Jack and Jill’s CEO Jonathan Irwin says he won’t go away until the domiciliary care allowance crisis is sorted out.

Jonathan Irwin

Ahead of the tonight’s debate on the Private Members Motion in Dáil Éireann on Domiciliary Care Allowance (DCA) cuts, Jonathan Irwin, the CEO of the Jack and Jill Foundation, discusses the impact DCA delays are having on parents of severely ill children.

IT REALLY SADDENS and angers me to see this debate about the domiciliary care allowance (DCA) continuing today.

I know from our nurses who are based in every community in Ireland that the 294 families under our wing, who have babies with severe developmental delay as a result of brain damage, have been adversely affected by delays of up to eight months in their applications for domiciliary care allowance. And furthermore the granting of carer’s allowance is intertwined with this payment of DCA.

‘Parents are being attacked in a very underhanded way’

This is a matter close to my heart. When my son Jack Irwin was born in February 1996 there was no domiciliary care allowance until the child reached the age of two.  Why?  Because civil servants expected that children like Jack would not survive beyond two years old. Shocking but true.

After much debate with the then Minister for Health Brian Cowen and with the help of Charlie McCreevy we had a breakthrough and the DCA for children from diagnosis was introduced between 1996 and 1997.

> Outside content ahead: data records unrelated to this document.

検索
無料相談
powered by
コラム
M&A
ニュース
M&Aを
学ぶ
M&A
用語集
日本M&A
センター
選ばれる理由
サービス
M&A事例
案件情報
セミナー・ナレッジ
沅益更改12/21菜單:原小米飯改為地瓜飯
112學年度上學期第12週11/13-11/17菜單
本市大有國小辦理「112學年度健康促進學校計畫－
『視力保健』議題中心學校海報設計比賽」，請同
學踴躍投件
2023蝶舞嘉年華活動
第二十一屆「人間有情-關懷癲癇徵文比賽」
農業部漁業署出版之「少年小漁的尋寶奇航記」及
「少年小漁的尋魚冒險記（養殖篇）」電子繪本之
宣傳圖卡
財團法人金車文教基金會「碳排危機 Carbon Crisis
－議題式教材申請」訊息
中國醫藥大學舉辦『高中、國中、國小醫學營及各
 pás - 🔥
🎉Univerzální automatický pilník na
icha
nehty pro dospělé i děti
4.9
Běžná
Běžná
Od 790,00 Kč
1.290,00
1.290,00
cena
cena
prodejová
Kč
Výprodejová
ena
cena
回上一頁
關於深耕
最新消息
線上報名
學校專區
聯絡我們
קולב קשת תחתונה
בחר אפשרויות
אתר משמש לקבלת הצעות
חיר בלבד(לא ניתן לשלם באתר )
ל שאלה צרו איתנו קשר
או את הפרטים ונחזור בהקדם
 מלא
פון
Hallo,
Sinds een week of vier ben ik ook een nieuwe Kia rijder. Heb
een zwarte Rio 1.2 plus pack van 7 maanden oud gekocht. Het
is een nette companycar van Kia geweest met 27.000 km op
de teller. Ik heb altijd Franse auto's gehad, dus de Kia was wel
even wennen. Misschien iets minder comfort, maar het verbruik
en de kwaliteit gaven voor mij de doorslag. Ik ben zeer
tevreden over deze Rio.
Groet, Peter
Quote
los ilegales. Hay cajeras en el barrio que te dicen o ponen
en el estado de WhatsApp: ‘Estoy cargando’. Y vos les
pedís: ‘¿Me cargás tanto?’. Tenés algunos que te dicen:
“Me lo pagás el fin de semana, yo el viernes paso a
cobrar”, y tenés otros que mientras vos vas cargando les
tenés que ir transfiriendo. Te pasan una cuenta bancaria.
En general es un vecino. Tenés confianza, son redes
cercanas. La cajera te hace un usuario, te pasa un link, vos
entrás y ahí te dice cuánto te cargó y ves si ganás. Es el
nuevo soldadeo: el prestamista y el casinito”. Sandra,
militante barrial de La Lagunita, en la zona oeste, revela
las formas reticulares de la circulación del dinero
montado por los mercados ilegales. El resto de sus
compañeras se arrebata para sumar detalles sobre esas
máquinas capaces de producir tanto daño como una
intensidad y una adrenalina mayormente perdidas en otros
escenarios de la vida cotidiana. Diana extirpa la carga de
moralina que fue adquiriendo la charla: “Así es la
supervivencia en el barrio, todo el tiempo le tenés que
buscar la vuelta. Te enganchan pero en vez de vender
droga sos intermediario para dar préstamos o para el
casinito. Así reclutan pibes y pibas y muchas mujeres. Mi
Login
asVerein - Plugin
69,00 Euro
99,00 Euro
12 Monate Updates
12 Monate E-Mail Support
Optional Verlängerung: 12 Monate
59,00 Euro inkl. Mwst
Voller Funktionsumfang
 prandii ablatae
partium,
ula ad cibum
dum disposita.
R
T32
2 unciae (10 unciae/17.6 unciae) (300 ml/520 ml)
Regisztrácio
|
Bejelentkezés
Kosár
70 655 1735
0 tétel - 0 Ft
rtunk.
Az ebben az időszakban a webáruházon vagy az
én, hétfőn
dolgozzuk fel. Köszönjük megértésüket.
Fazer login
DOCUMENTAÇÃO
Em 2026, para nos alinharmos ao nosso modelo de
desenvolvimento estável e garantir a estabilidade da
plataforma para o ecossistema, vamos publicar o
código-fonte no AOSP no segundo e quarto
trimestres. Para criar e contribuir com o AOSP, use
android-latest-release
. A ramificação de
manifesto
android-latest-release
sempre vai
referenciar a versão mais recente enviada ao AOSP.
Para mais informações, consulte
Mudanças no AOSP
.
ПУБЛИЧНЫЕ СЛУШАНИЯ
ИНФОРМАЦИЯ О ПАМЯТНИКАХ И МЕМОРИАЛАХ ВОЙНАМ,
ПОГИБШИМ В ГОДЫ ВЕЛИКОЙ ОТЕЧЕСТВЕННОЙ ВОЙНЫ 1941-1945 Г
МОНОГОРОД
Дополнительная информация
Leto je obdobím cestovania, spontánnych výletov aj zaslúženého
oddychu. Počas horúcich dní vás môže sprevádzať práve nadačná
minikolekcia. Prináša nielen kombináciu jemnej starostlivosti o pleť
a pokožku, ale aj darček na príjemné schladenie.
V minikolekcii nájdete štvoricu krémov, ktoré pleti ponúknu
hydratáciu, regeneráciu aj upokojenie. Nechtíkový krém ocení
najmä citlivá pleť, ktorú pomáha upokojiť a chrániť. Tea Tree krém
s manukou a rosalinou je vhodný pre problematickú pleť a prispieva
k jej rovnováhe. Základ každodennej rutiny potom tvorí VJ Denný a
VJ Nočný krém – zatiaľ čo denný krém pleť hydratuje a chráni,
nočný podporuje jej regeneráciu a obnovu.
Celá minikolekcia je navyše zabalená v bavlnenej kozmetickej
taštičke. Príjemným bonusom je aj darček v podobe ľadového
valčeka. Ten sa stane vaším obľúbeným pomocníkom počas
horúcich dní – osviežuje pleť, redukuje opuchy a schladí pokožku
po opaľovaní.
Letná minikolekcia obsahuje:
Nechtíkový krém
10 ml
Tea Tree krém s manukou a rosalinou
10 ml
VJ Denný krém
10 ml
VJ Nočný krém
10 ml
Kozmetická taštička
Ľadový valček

After achieving that victory I find it quite shocking that 14 years later these parents are being attacked in a very underhanded way. It is taking six to eight months for them to answer applications – almost pushing it out to the two-year mark again. As a society we’re going backwards when it comes to the health care of the most vulnerable in society.

‘That’s just bureaucracy gone mad and totally unfair’

The HSE is randomly selecting names out of a hat and writing to tell parents that their payment and their child’s situation is up for review. This is shocking to me as the HSE know that the children under Jack & Jill care will not get better. These children are so fragile, they are never going to improve. What’s really appalling is that for some of our families, as soon as they get that letter stating their DCA is being reviewed, that same DCA payment is stopped throughout the whole review process.  That’s just bureaucracy gone mad and totally unfair.

They are effectively treating the parents of severely disabled children with contempt and making life much more miserable for them. It is done to save their budget – but it really is the most vindictive attack on very vulnerable families.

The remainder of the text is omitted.